Zinnias are bright, bold, and best of all, one of the easiest flowers to grow. In fact, so easy they’ve been grown successfully on the international space station; in 2016.

If you’re interested in the language of flowers, the zinnia flower represents endurance and lasting affection. And it’s easy to see why - with zinnias being one of the longest-blooming summer flowers around.

Zinnias come in nearly every colour imaginable and are ideal for beds, borders and pots. Early summer is the perfect time to plant them. If you plant zinnia seedlings now, you should start to see zaps of colour in around six weeks’ time.

You can grab your zinnia seedlings from Awapuni Nurseries online shop and have them delivered directly to your door. Right now, you can get varieties that will grow from 20cm to 1m high - including tall, green and Thumbelina. New this season at the nursery is zinnia candy stripe; beautiful flowers with unique freckles and streaks on each bloom.

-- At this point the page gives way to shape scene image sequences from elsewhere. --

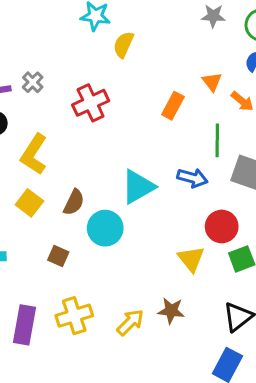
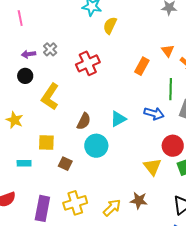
cyan triangle: (138, 187) -> (118, 119), size x0.7
brown semicircle: (74, 202) -> (84, 121), moved
yellow square: (29, 203) -> (46, 142), moved, turned -36

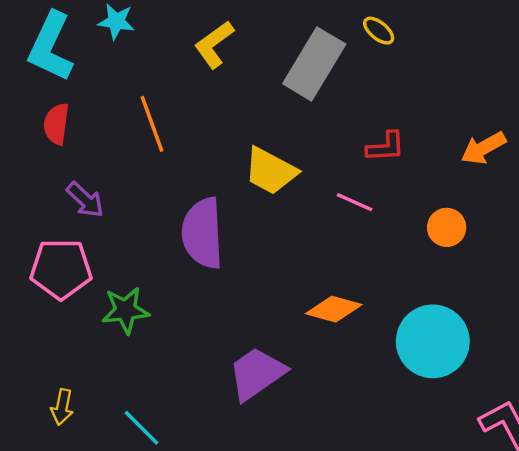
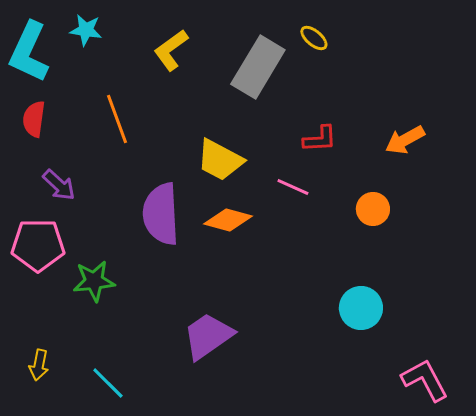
orange diamond: (334, 309) -> (228, 220), moved
cyan circle: (433, 341) -> (361, 308), size x0.7

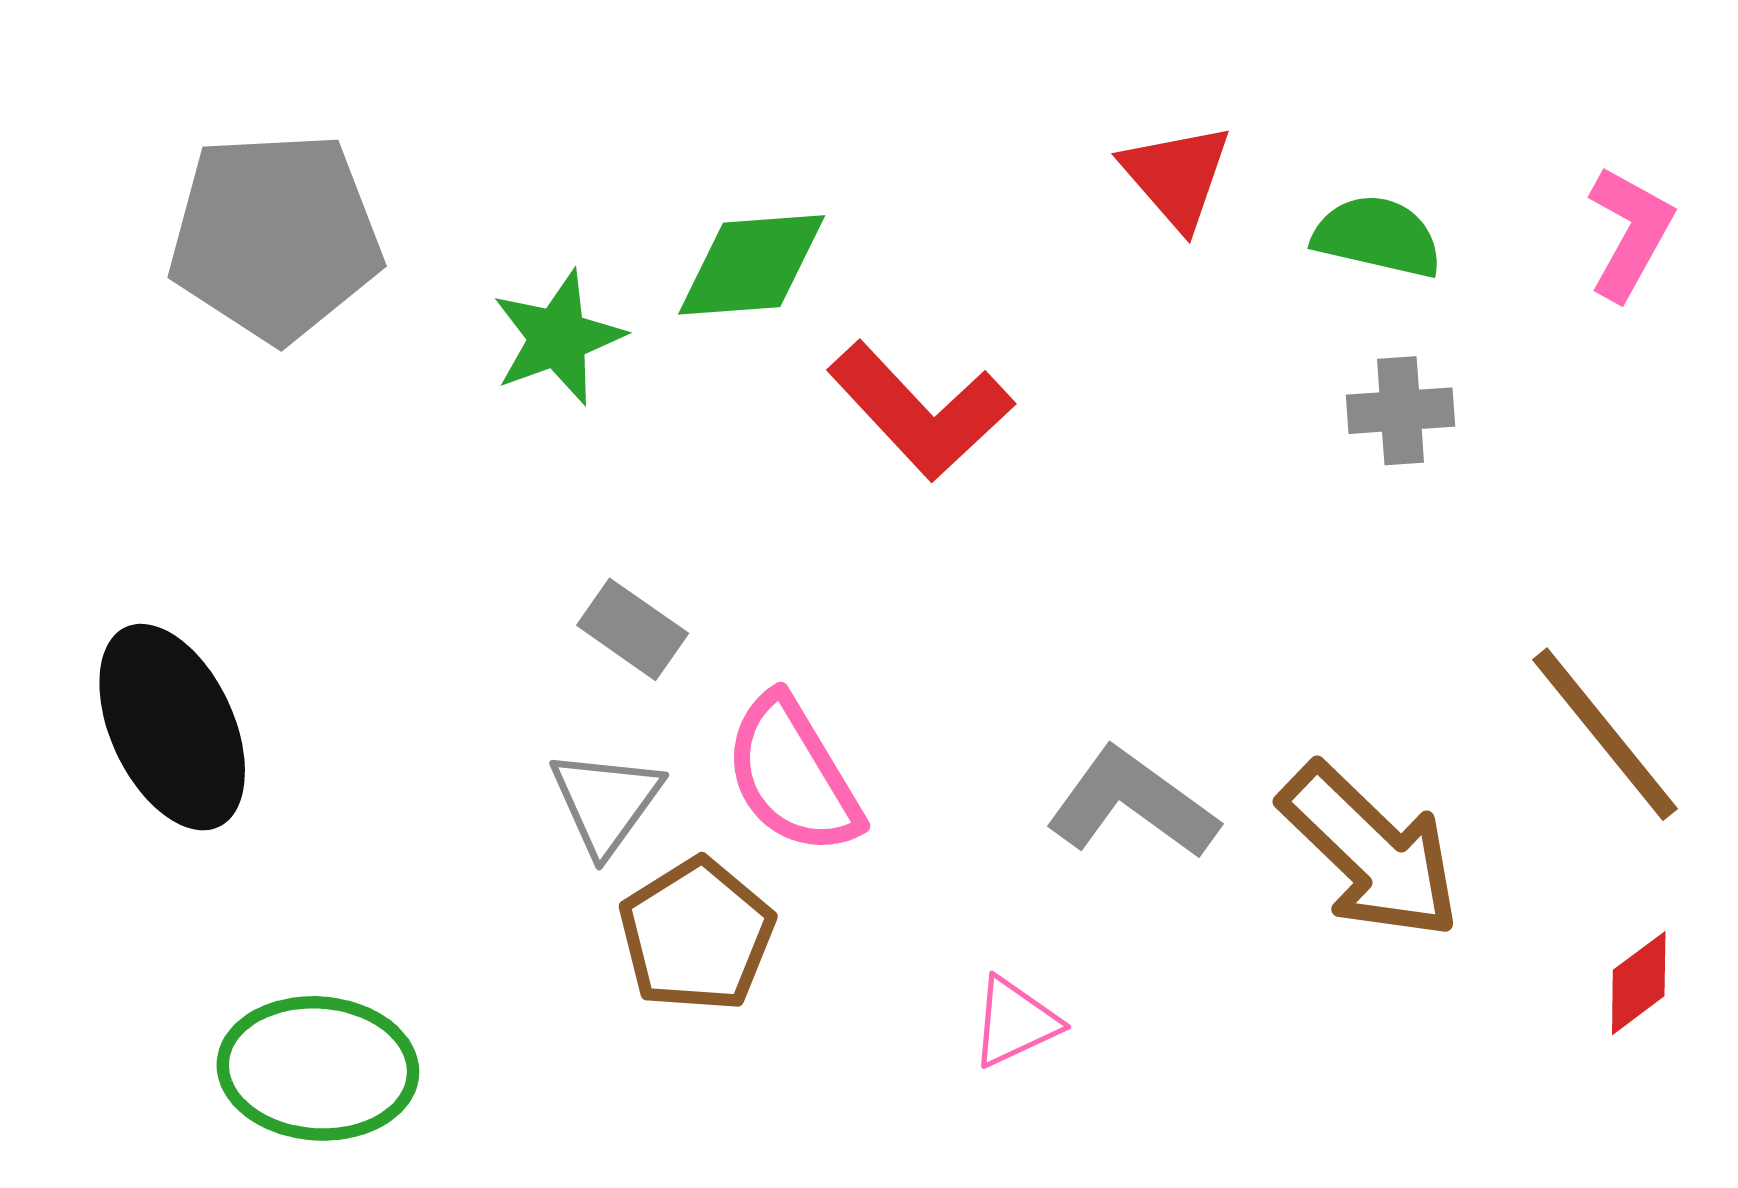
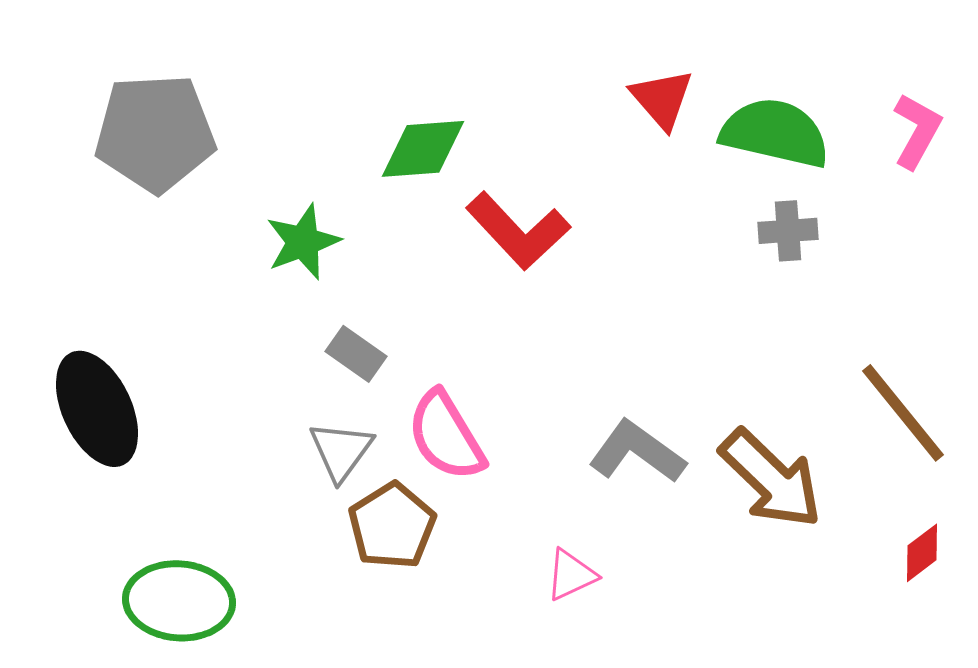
green semicircle: (1377, 236) -> (775, 133), size x1.5
green star: (558, 338) -> (303, 242), moved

Once you’ve chosen your seedlings, look for a place to plant. Zinnias like a really sunny spot, and will thrive in a rich humus soil; however, interestingly they will cope better than many other flowers in a poorer soil too. Next, dig small holes around 4cm deep and 15-30cm apart. Place the seedling in and firmly press down around its edges. Give a good initial watering and then only every few days, when needed.

Everything seems to grow pretty well at this time of the year, and weeds are no exception. Make your job easier by applying mulch around your zinnias, to help keep the weeds at bay. You can also give your flowers a feed of general garden fertiliser once a fortnight to encourage their growth.

Watch out for caterpillars and mealybugs on your zinnias; these can be treated with insect spray, or organically with a steady stream of targeted water and pinching fingers. Powdery mildew can also affect zinnias too. You can prevent this happening by watering the roots rather than leaves and giving the plants breathing space between each other.

After a month or so, pinch out the top, to encourage a bushier plant with more blooms. If you’re not sure what pinching is - it’s breaking off the top 2cm of the growing tip of a plant to encourage it to grow out wider, before it grows up. The same way you pinch off the very top of your basil (and other herbs) so it doesn’t go to seed.

A few weeks later you should start to see zaps of colour coming through. Picking the blooms will stimulate more to blossom. But leaving the flowers to dry on their stalks, could result in them self-seeding next season and create a cottage garden feel. If you want the cottage garden look this summer, plant your zinnias alongside cornflowers, foxgloves, sweet Williams and poppies.